As you know I enjoy seeing what is to be found in an image of pub life like this one from 1775 but the adventures of Tom and Bob go the next step and add text description to the information in the image. You can read the story yourself. It’s not much good 194 years after the fact but look at the information that’s stuck away in there:
• Drinks: They are drinking quarts of ale. Porter-pots. There is a gallon pitcher in the middle of the floor on a small table. Punch served in bowls but taken by the glass.
• Manners: hats stay on. A penny is placed in a dish for seemingly unending supply of tobacco. No credit. Singin’ and dancin’ for each other is the entertainment.
• Slang: the drinking session is a “heavy-wet”. Not sure what “blue ruin” is… no, I go – it’s gin. They all seem to have an accent with “v for “w” – why? “Quawt” for quart. “Toast” has the modern meaning.
• Space: The tables are set in a horseshoe. Candle light. Service from the middle. The text says this is a public house but it seems more like a club.

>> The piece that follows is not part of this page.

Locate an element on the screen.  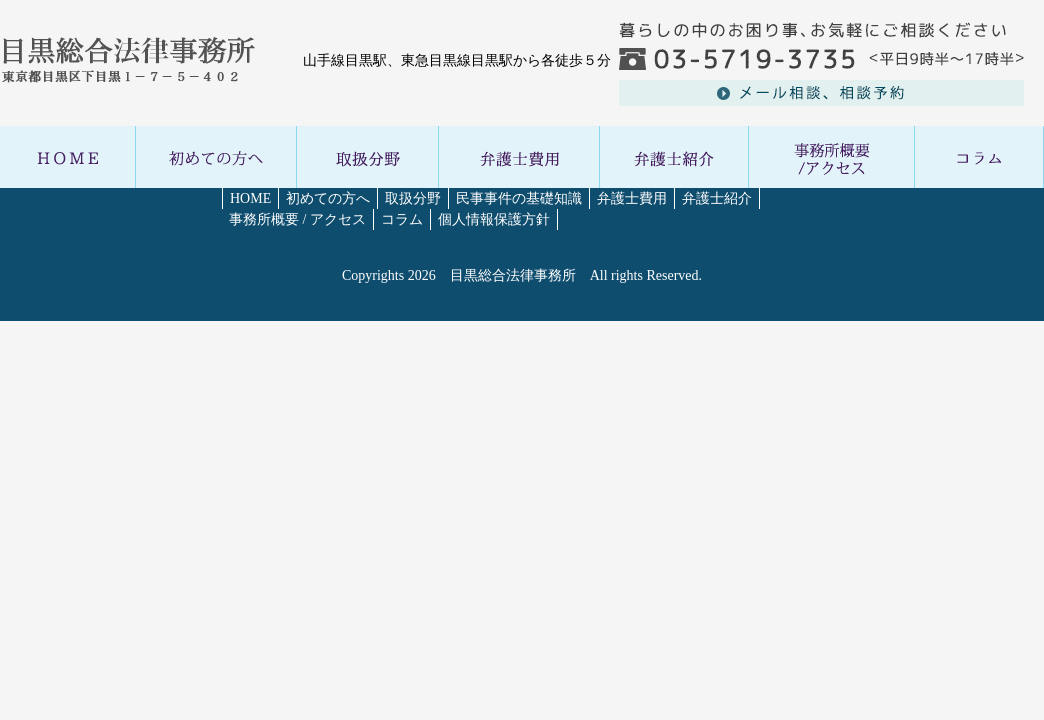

In itself, its not going to win the Nobel for literature anytime soon. But at well over 800 pages, a pretty extensive effort to describe the scene even if through the lens of two upper class twits. Hardly lines up with the stories told in the court reports from about the same time. Which is fine. That case of the ten year old getting off murder charges in 1756 after throwing a knife into the chest of mom’s abusive boyfriend was a bit much.
[Original comments…]
bailey – June 24, 2015 5:20 AM
http://boakandbailey.com
Just wanted to say, for the record, that Boak and I are both enjoying these posts. Would make for a good e-book — ‘A Time Traveller’s Pub Guide to Georgian London’, or something like that?
Alan – June 24, 2015 8:52 AM
You are very kind to say so. It’s a bit compelling and all about context. Sort of an antidote to the idea that there were generally healthy relationships with beer before temperence. It’s all a bit gruesome. Alley gangs. That was a new one yesterday.